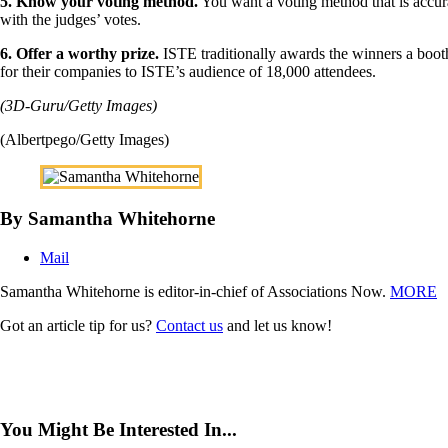
5. Know your voting method.
You want a voting method that is accur
with the judges’ votes.
6. Offer a worthy prize.
ISTE traditionally awards the winners a booth 
for their companies to ISTE’s audience of 18,000 attendees.
(3D-Guru/Getty Images)
(Albertpego/Getty Images)
By Samantha Whitehorne
Mail
Samantha Whitehorne is editor-in-chief of Associations Now.
MORE
Got an article tip for us?
Contact us
and let us know!
You Might Be Interested In...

Exercise objective -
Return, exactly as written, the "(3D-Guru/Getty Images)" line and each line after it through the end of the listing above.

Output for this exercise -
(3D-Guru/Getty Images)
(Albertpego/Getty Images)
By Samantha Whitehorne
Mail
Samantha Whitehorne is editor-in-chief of Associations Now.
MORE
Got an article tip for us?
Contact us
and let us know!
You Might Be Interested In...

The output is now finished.